To solve the differential equation \( x \cos y \, dy = e^x (x \log x + 1) \, dx \), we will follow these steps: ### Step 1: Rearranging the Equation First, we rearrange the equation to separate the variables \( y \) and \( x \): \[ \cos y \, dy = \frac{e^x (x \log x + 1)}{x} \, dx \] This simplifies to: \[ \cos y \, dy = e^x \left( \log x + \frac{1}{x} \right) \, dx \] ### Step 2: Integrating Both Sides Next, we integrate both sides. The left side integrates to: \[ \int \cos y \, dy = \sin y + C_1 \] For the right side, we need to integrate: \[ \int e^x \left( \log x + \frac{1}{x} \right) \, dx \] This can be split into two separate integrals: \[ \int e^x \log x \, dx + \int e^x \frac{1}{x} \, dx \] ### Step 3: Using Integration by Parts For the first integral \( \int e^x \log x \, dx \), we will use integration by parts.
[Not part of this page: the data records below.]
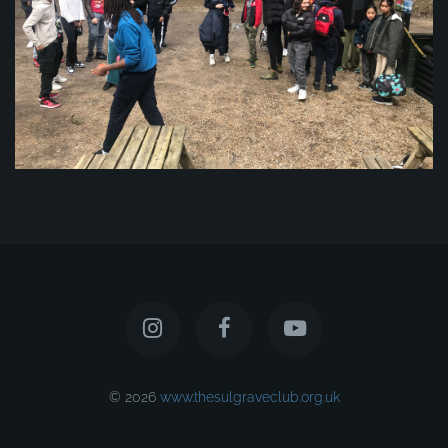
© 2026
www.thesulgraveclub.org.uk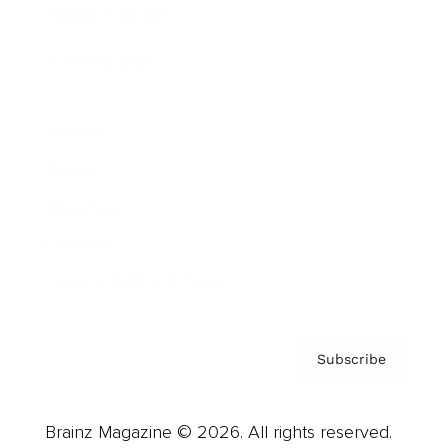
Brainz Podcast
Cover Archive
Advertise
Careers
About us
Contact
Privacy Policy & Terms
Subscribe
Brainz Magazine © 2026. All rights reserved.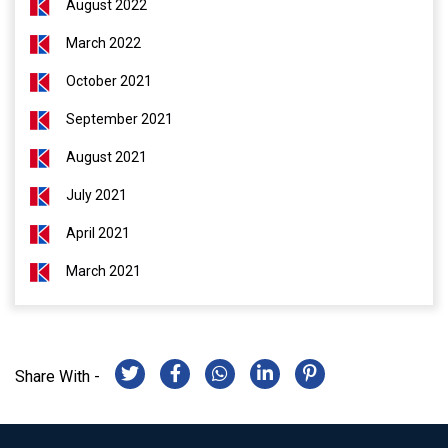
August 2022
March 2022
October 2021
September 2021
August 2021
July 2021
April 2021
March 2021
Share With -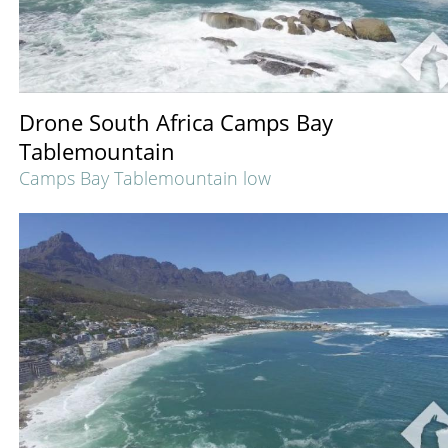
Drone South Africa Camps Bay
Tablemountain
Camps Bay Tablemountain low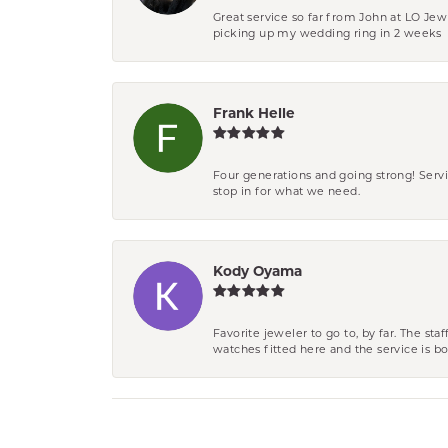
Great service so far from John at LO Je
picking up my wedding ring in 2 weeks
Frank Helle
Four generations and going strong! Servi
stop in for what we need.
Kody Oyama
Favorite jeweler to go to, by far. The st
watches fitted here and the service is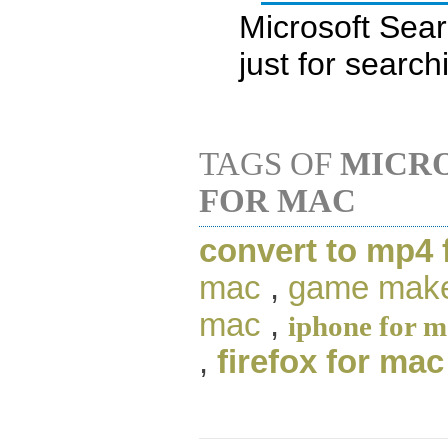
Microsoft Sear
just for searc
TAGS OF
MICR
FOR MAC
convert to mp4 
mac
,
game make
mac
,
iphone for 
,
firefox for mac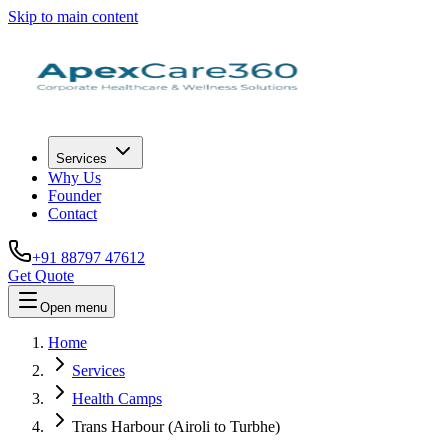
Skip to main content
Services
Why Us
Founder
Contact
+91 88797 47612
Get Quote
Open menu
Home
Services
Health Camps
Trans Harbour (Airoli to Turbhe)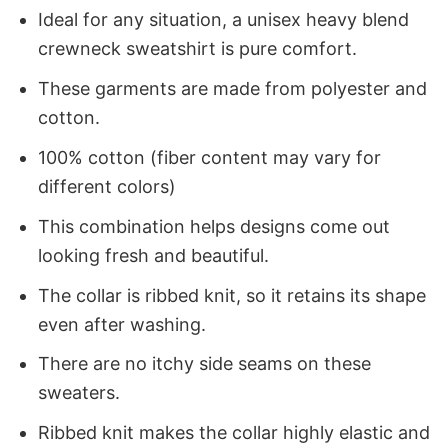
Ideal for any situation, a unisex heavy blend
crewneck sweatshirt is pure comfort.
These garments are made from polyester and
cotton.
100% cotton (fiber content may vary for
different colors)
This combination helps designs come out
looking fresh and beautiful.
The collar is ribbed knit, so it retains its shape
even after washing.
There are no itchy side seams on these
sweaters.
Ribbed knit makes the collar highly elastic and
Let: - \( u = \log x \) → \( du = \frac{1}{x} \, dx \) - \( dv = e^x \, dx \) → \( v = e^x \) Using the integration by parts formula \( \int u \, dv = uv - \int v \, du \): \[ \int e^x \log x \, dx = e^x \log x - \int e^x \frac{1}{x} \, dx \] ### Step 4: Combining the Integrals Now substituting back into our equation, we have: \[ \sin y + C_1 = e^x \log x - \int e^x \frac{1}{x} \, dx + \int e^x \frac{1}{x} \, dx \] The integrals of \( e^x \frac{1}{x} \) cancel out, leading to: \[ \sin y + C_1 = e^x \log x + C_2 \] ### Step 5: Final Rearrangement We can combine the constants \( C_1 \) and \( C_2 \) into a single constant \( C \): \[ \sin y = e^x \log x + C \] ### Final Solution Thus, the solution to the differential equation is: \[ e^x \log x = \sin y + C \]